On n’en sortira jamais. Tant que « le système » ne s’effondrera pas, il nous entraînera dans « la croissance », avec ses corollaires bien connus : surexploitation des ressources et émissions de GES. Qui veut voyager loin ménage sa monture dit le proverbe, mais l’économie a été conçue pour aller vite à moindre frais, au mépris de la « monture » : tout ce qui se trouve sous la selle. La Chine en est un parfait exemple, elle qui a rattrapé les pays développés à la vitesse d’un cheval au galop, comme Bruno Guigue aime le rappeler sur Facebook :

  • « L’espérance de vie est passée de 40 à 64 ans sous Mao, puis à 77 ans aujourd’hui (79 ans aux USA). »
  • « L’analphabétisme est complètement éradiqué. »
  • « Le taux de scolarisation est de 98,9% dans le primaire et de 94,1% dans le secondaire. »
  • « Le taux de pauvreté (selon les statistiques de la Banque mondiale) est passé de 95% à 3% en 40 ans. »

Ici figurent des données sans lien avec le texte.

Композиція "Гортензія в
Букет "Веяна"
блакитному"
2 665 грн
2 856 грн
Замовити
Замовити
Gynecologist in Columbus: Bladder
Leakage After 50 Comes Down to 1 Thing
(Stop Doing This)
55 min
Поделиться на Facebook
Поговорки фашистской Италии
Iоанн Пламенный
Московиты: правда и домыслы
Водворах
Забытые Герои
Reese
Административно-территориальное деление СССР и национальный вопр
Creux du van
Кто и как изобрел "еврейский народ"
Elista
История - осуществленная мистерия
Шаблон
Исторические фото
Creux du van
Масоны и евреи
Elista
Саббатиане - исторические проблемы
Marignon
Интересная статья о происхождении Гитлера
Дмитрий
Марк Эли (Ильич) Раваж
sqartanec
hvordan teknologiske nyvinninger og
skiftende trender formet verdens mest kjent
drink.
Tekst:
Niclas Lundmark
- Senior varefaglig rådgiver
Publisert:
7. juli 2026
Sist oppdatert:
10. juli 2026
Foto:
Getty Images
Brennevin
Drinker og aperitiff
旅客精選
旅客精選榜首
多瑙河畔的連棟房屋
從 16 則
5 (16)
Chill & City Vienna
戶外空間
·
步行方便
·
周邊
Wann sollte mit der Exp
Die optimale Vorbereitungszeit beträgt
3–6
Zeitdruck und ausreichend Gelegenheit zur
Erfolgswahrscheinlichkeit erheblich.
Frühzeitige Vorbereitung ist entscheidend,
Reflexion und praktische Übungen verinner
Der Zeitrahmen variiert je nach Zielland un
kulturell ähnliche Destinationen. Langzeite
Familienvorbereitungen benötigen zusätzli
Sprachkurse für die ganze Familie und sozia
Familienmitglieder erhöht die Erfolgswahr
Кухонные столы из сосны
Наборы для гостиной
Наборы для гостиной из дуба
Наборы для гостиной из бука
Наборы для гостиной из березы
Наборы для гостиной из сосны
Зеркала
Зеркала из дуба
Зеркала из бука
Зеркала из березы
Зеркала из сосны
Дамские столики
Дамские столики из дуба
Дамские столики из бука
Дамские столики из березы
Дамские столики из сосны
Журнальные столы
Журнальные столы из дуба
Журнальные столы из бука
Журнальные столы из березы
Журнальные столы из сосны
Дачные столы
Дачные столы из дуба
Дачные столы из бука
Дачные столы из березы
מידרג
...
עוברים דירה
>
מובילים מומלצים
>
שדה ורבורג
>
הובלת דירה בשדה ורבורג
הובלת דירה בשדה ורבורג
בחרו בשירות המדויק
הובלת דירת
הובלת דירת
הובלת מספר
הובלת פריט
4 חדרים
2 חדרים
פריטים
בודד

C’est pourquoi le « branle-bas des consciences » dont rêve Arthur Keller serait, dans le meilleur des cas, bien trop lent à changer les choses. Les changements climatiques ne nous en laisseront pas le temps, ils vont encore s’accélérer, comme le montrent déjà tempête de neige en septembre et vague de chaleur en octobre sur les États-Unis.4 L’avenir à court terme tient désormais en trois mots : panser les plaies.

Paris, le 9 octobre 2019

Publié le 13 mars 2020

1 Le charbon est facile à convertir en électricité mais difficile transporter. Cf . Jancovici, conférence à Sciences Po (à 1h22), où il cite une centrale allemande de 4 GW qui consomme 50.000 tonnes par jour. L’on devine que la logistique doit suivre, ce qui constitue un facteur limitant mais non rédhibitoire. L’on peut dores et déjà imaginer que les super-tankers destinés au pétrole seront reconvertis en navires charbonniers.

2 Sans attendre les prévisions de l’EIA, nous avions déjà pronostiqué, fin février 2019, une augmentation de la consommation de charbon en nous basant uniquement sur des considérations d’ordre général. Lire : « Nécessité fait loi ».

3 Jancovici, conférence à Sciences Po, (à 1h01).